Creamy Gochujang Pasta (Print-Friendly Version)

Silky pasta with spicy gochujang cream, bringing bold Korean heat with Italian comfort.

# What You'll Need:

→ Pasta and Sauce

01 - 8 ounces pasta such as fettuccine or spaghetti
02 - 1/4 cup gochujang Korean fermented chili paste
03 - 1/2 cup heavy cream
04 - 1/2 cup grated Parmesan cheese plus more for serving
05 - 2 cloves garlic minced
06 - 2 tablespoons olive oil
07 - Salt to taste
08 - Black pepper to taste
09 - Chopped fresh parsley for garnish

# How to Make It:

01 - Bring a large pot of salted water to a boil. Add pasta and cook until al dente according to package directions. Reserve 1/2 cup of pasta water, then drain.
02 - Heat olive oil in a large skillet over medium heat.

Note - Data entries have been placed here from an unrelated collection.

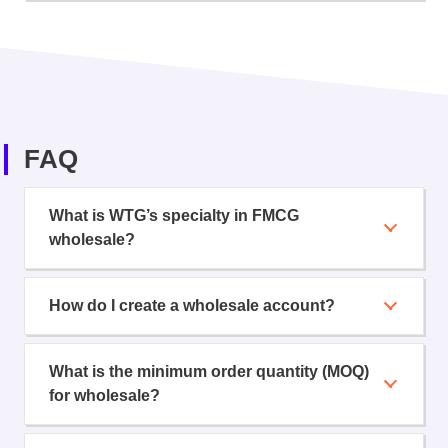
FAQ
What is WTG’s specialty in FMCG
wholesale?
How do I create a wholesale account?
What is the minimum order quantity (MOQ)
for wholesale?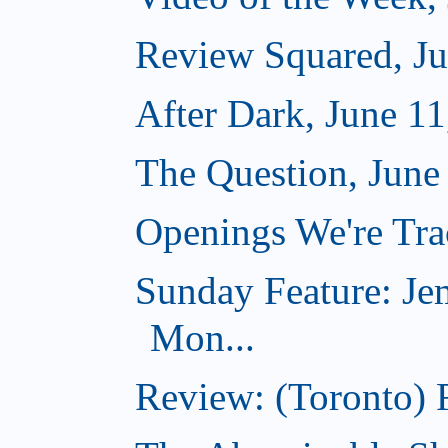
Review Squared, Ju
After Dark, June 11
The Question, June
Openings We're Tra
Sunday Feature: Jem
Mon...
Review: (Toronto) 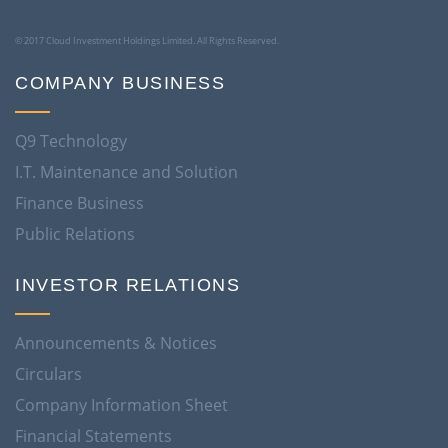
© 2017 Cloud Investment Holdings Limited. All Rights Reserved.
COMPANY BUSINESS
Q9 Technology
I.T. Maintenance and Solution
Finance Business
Public Relations
INVESTOR RELATIONS
Announcements & Notices
Circulars
Company Information Sheet
Financial Statements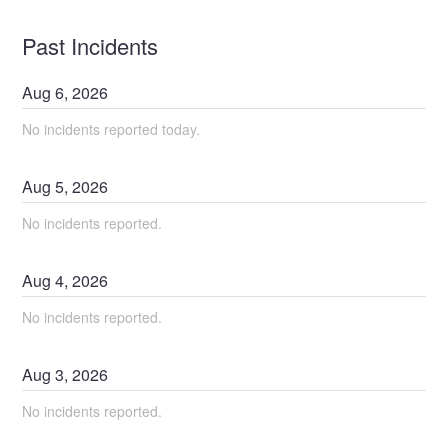
Past Incidents
Aug
6
,
2026
No incidents reported today.
Aug
5
,
2026
No incidents reported.
Aug
4
,
2026
No incidents reported.
Aug
3
,
2026
No incidents reported.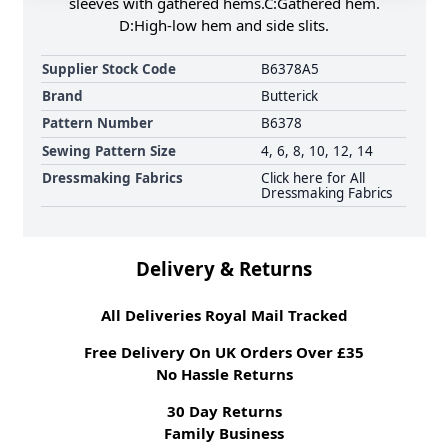
sleeves with gathered hems.C:Gathered hem.
D:High-low hem and side slits.
Supplier Stock Code
B6378A5
Brand
Butterick
Pattern Number
B6378
Sewing Pattern Size
4, 6, 8, 10, 12, 14
Dressmaking Fabrics
Click here for All
Dressmaking Fabrics
Delivery & Returns
All Deliveries Royal Mail Tracked
Free Delivery On UK Orders Over £35
No Hassle Returns
30 Day Returns
Family Business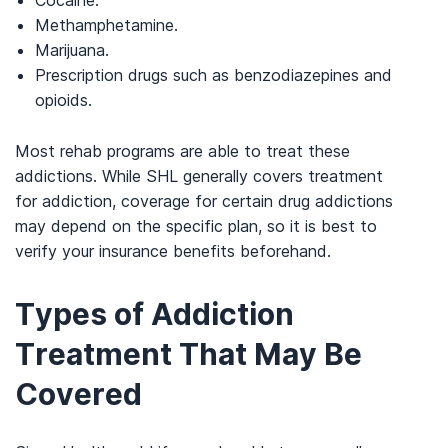
Methamphetamine.
Marijuana.
Prescription drugs such as benzodiazepines and
opioids.
Most rehab programs are able to treat these
addictions. While SHL generally covers treatment
for addiction, coverage for certain drug addictions
may depend on the specific plan, so it is best to
verify your insurance benefits beforehand.
Types of Addiction
Treatment That May Be
Covered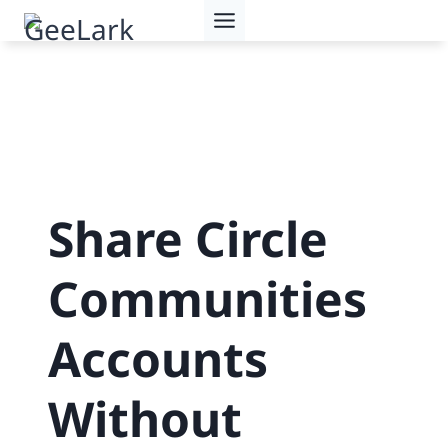
Skip
to
content
Share Circle
Communities
Accounts
Without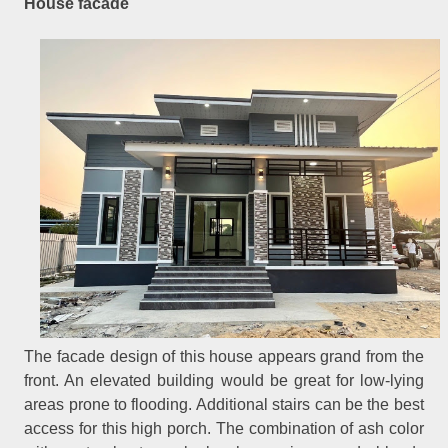
House facade
The facade design of this house appears grand from the
front. An elevated building would be great for low-lying
areas prone to flooding. Additional stairs can be the best
access for this high porch. The combination of ash color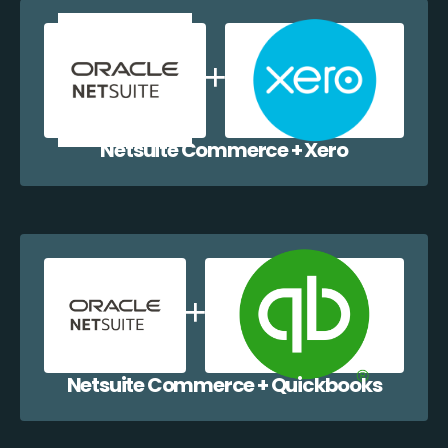
Netsuite Commerce + Xero
Netsuite Commerce + Quickbooks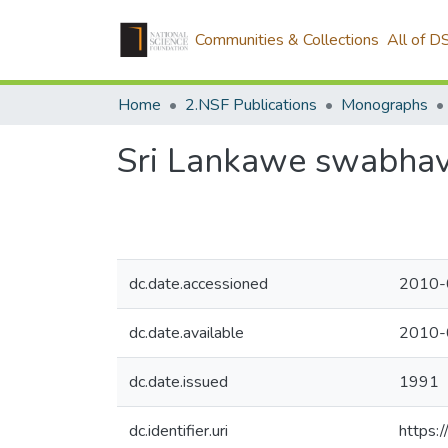
Communities & Collections
All of D
Home
2.NSF Publications
Monographs
Sri Lankawe swabhav
dc.date.accessioned
2010-
dc.date.available
2010-
dc.date.issued
1991
dc.identifier.uri
https:/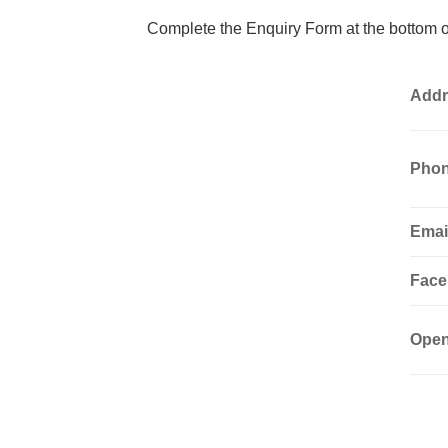
Complete the Enquiry Form at the bottom of
Addr
Phon
Emai
Face
Open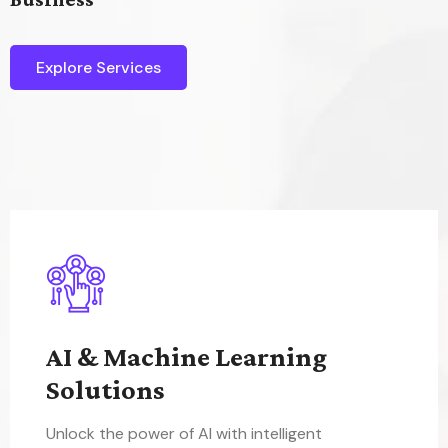
Explore Services
AI & Machine Learning
Solutions
Unlock the power of AI with intelligent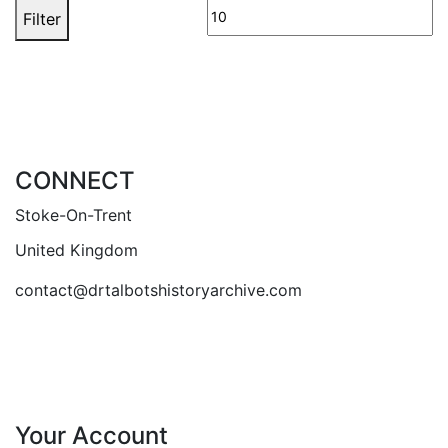
price
pr
Filter
CONNECT
Stoke-On-Trent
United Kingdom
contact@drtalbotshistoryarchive.com
Your Account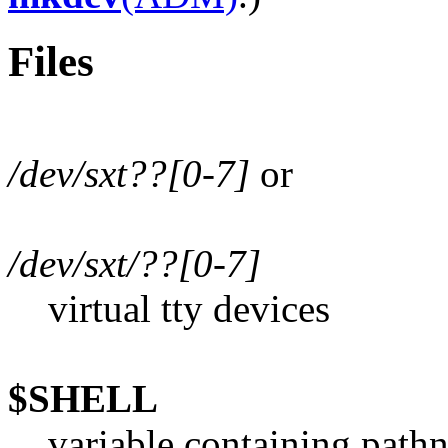
Files
/dev/sxt??[0-7]
or
/dev/sxt/??[0-7]
virtual tty devices
$SHELL
variable containing pathna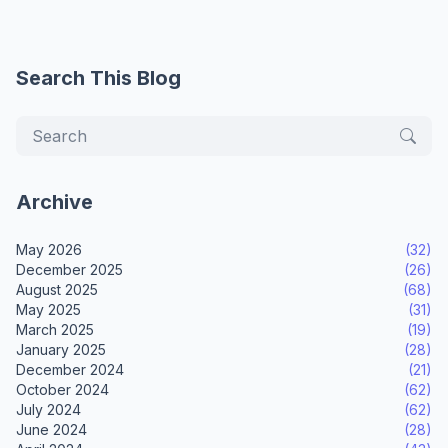
Search This Blog
Archive
May 2026
(32)
December 2025
(26)
August 2025
(68)
May 2025
(31)
March 2025
(19)
January 2025
(28)
December 2024
(21)
October 2024
(62)
July 2024
(62)
June 2024
(28)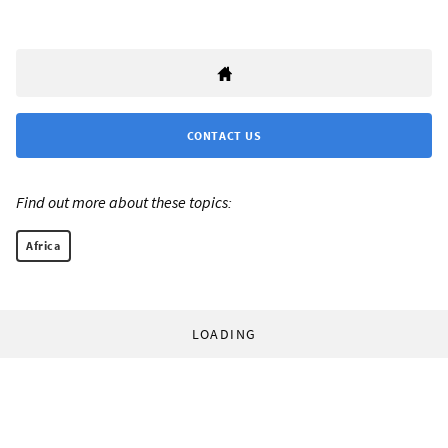
CONTACT US
Find out more about these topics:
Africa
LOADING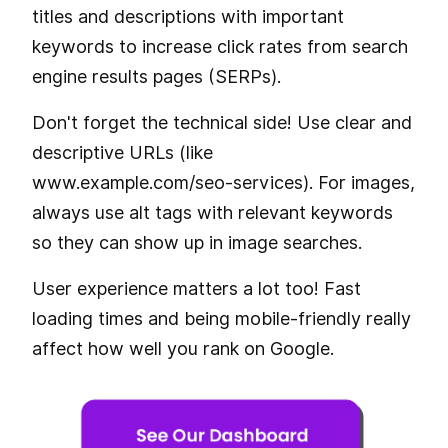
titles and descriptions with important
keywords to increase click rates from search
engine results pages (SERPs).
Don't forget the technical side! Use clear and
descriptive URLs (like
www.example.com/seo-services). For images,
always use alt tags with relevant keywords
so they can show up in image searches.
User experience matters a lot too! Fast
loading times and being mobile-friendly really
affect how well you rank on Google.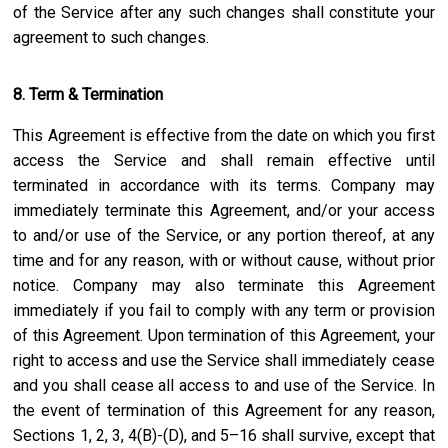
of the Service after any such changes shall constitute your
agreement to such changes.
8. Term & Termination
This Agreement is effective from the date on which you first
access the Service and shall remain effective until
terminated in accordance with its terms. Company may
immediately terminate this Agreement, and/or your access
to and/or use of the Service, or any portion thereof, at any
time and for any reason, with or without cause, without prior
notice. Company may also terminate this Agreement
immediately if you fail to comply with any term or provision
of this Agreement. Upon termination of this Agreement, your
right to access and use the Service shall immediately cease
and you shall cease all access to and use of the Service. In
the event of termination of this Agreement for any reason,
Sections 1, 2, 3, 4(B)-(D), and 5–16 shall survive, except that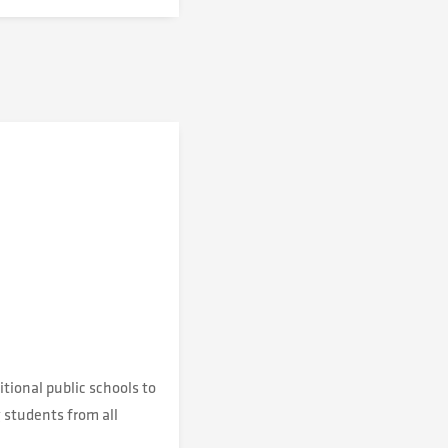
tional public schools to
 students from all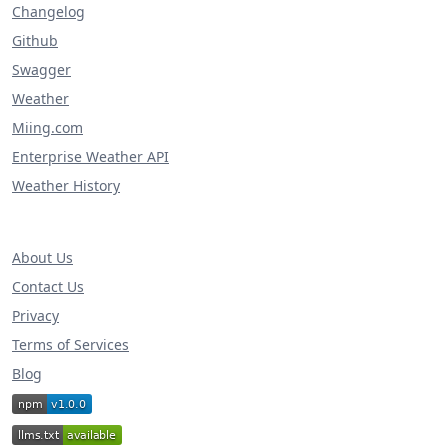
Changelog
Github
Swagger
Weather
Miing.com
Enterprise Weather API
Weather History
About Us
Contact Us
Privacy
Terms of Services
Blog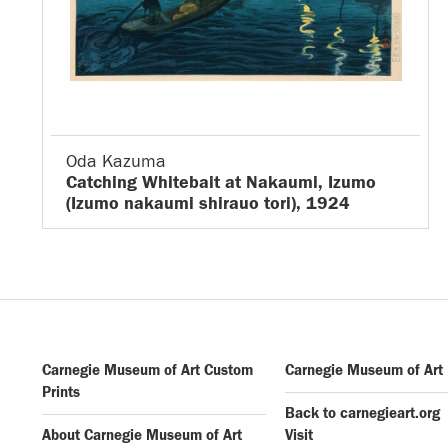
Oda Kazuma
Catching Whitebait at Nakaumi, Izumo
(Izumo nakaumi shirauo tori), 1924
Carnegie Museum of Art Custom
Carnegie Museum of Art
Prints
Back to carnegieart.org
About Carnegie Museum of Art
Visit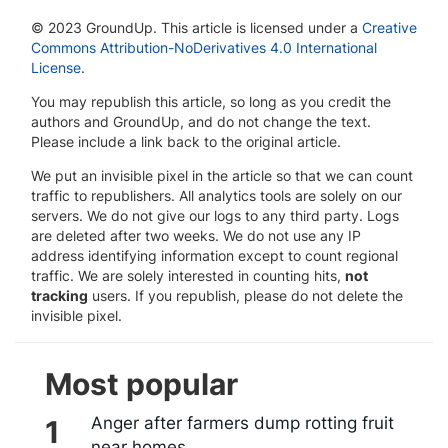
© 2023 GroundUp. This article is licensed under a
Creative
Commons Attribution-NoDerivatives 4.0 International
License
.
You may republish this article, so long as you credit the
authors and GroundUp, and do not change the text.
Please include a link back to the original article.
We put an invisible pixel in the article so that we can count
traffic to republishers. All analytics tools are solely on our
servers. We do not give our logs to any third party. Logs
are deleted after two weeks. We do not use any IP
address identifying information except to count regional
traffic. We are solely interested in counting hits,
not
tracking
users. If you republish, please do not delete the
invisible pixel.
Most popular
Anger after farmers dump rotting fruit
near homes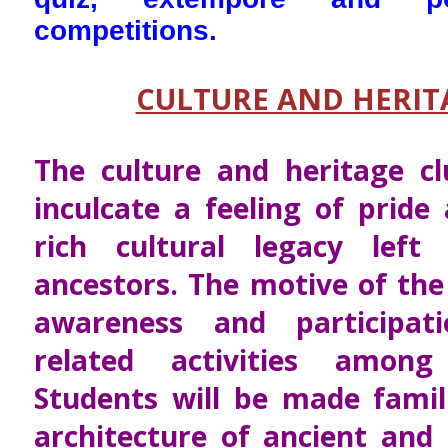
competitions.
CULTURE AND HERIT
The culture and heritage c
inculcate a feeling of pride
rich cultural legacy lef
ancestors. The motive of the 
awareness and participat
related activities among
Students will be made famil
architecture of ancient and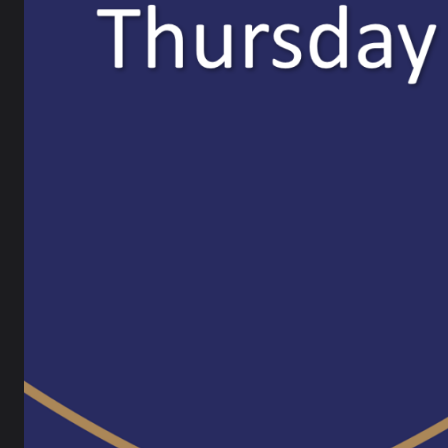
Attend Information Letter
Eventb
24 September 2025
Apply
For mor
Results Day 2025
Websit
21 August 2025
Email:
Tel:
01
X (Twit
We are 
Ofsted 
at Ripl
as earl
Felicit
“We are
School 
service
The Ofs
ready t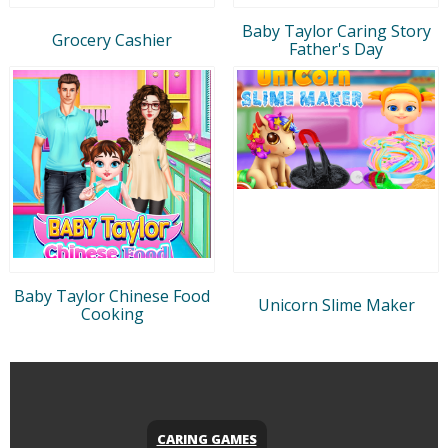
Baby Taylor Caring Story
Grocery Cashier
Father's Day
Baby Taylor Chinese Food
Unicorn Slime Maker
Cooking
CARING GAMES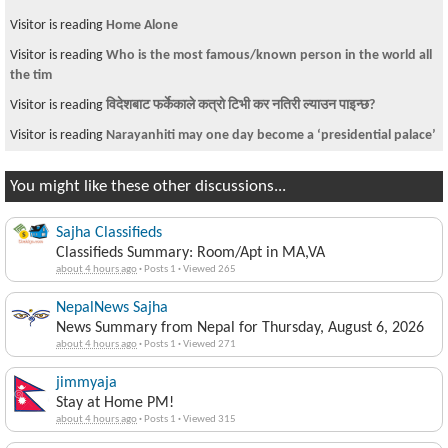
Visitor is reading
Home Alone
Visitor is reading
Who is the most famous/known person in the world all
the tim
Visitor is reading
विदेशबाट फर्केकाले कत्रो टिभी कर नतिरी ल्याउन पाइन्छ?
Visitor is reading
Narayanhiti may one day become a ‘presidential palace’
You might like these other discussions...
Sajha Classifieds
Classifieds Summary: Room/Apt in MA,VA
about 4 hours ago
·
Posts 1
·
Viewed 265
NepalNews Sajha
News Summary from Nepal for Thursday, August 6, 2026
about 4 hours ago
·
Posts 1
·
Viewed 271
jimmyaja
Stay at Home PM!
about 4 hours ago
·
Posts 1
·
Viewed 315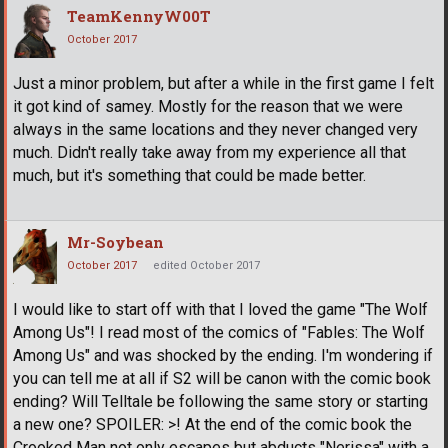
TeamKennyW00T
October 2017
Just a minor problem, but after a while in the first game I felt
it got kind of samey. Mostly for the reason that we were
always in the same locations and they never changed very
much. Didn't really take away from my experience all that
much, but it's something that could be made better.
Mr-Soybean
October 2017
edited October 2017
I would like to start off with that I loved the game "The Wolf
Among Us"! I read most of the comics of "Fables: The Wolf
Among Us" and was shocked by the ending. I'm wondering if
you can tell me at all if S2 will be canon with the comic book
ending? Will Telltale be following the same story or starting
a new one? SPOILER: >! At the end of the comic book the
Crooked Man not only escapes but abducts "Nerissa" with a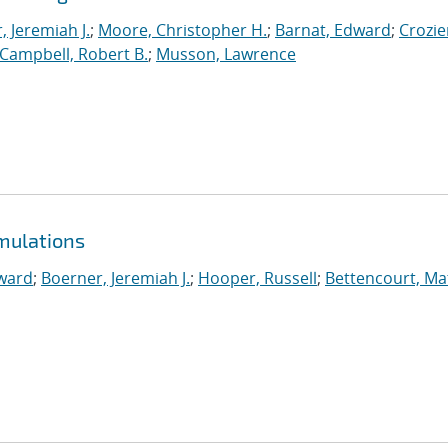
, Jeremiah J.
;
Moore, Christopher H.
;
Barnat, Edward
;
Crozie
Campbell, Robert B.
;
Musson, Lawrence
mulations
ward
;
Boerner, Jeremiah J.
;
Hooper, Russell
;
Bettencourt, M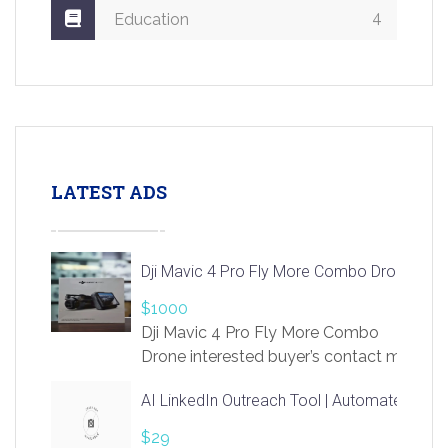
4
Education
LATEST ADS
Dji Mavic 4 Pro Fly More Combo Drone
$1000
Dji Mavic 4 Pro Fly More Combo
Drone interested buyer’s contact me
at chavoagim@gmail.com
AI LinkedIn Outreach Tool | Automate Lead 
$29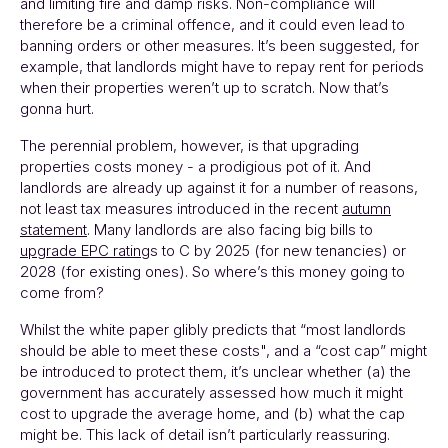
and limiting fire and damp risks. Non-compliance will
therefore be a criminal offence, and it could even lead to
banning orders or other measures. It’s been suggested, for
example, that landlords might have to repay rent for periods
when their properties weren’t up to scratch. Now that’s
gonna hurt.
The perennial problem, however, is that upgrading
properties costs money - a prodigious pot of it. And
landlords are already up against it for a number of reasons,
not least tax measures introduced in the recent
autumn
statement
. Many landlords are also facing big bills to
upgrade EPC rating
s to C by 2025 (for new tenancies) or
2028 (for existing ones). So where’s this money going to
come from?
Whilst the white paper glibly predicts that “most landlords
should be able to meet these costs", and a “cost cap” might
be introduced to protect them, it’s unclear whether (a) the
government has accurately assessed how much it might
cost to upgrade the average home, and (b) what the cap
might be. This lack of detail isn’t particularly reassuring.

Add minced garlic and sauté for 30 to 60 seconds until fragrant, avoiding browning.
03 - Stir in the gochujang paste and cook for 1 minute to develop its umami flavor.
04 - Reduce heat slightly and pour in heavy cream, stirring constantly until smooth. Simmer for 2 to 3 minutes to thicken the sauce.
05 - Add the drained pasta to the skillet and sprinkle in grated Parmesan. Toss to coat, adding reserved pasta water as needed to adjust consistency.
06 - Taste and season with salt and black pepper. Serve immediately, garnished with chopped parsley and extra Parmesan if desired.

# Additional Tips:

01 - Use long noodles like fettuccine or ridged pasta such as rigatoni to hold the sauce well.
02 - Do not overcook garlic to avoid bitterness, cooking just until fragrant.
03 - Adjust gochujang based on heat tolerance, starting with less if sensitive to spice.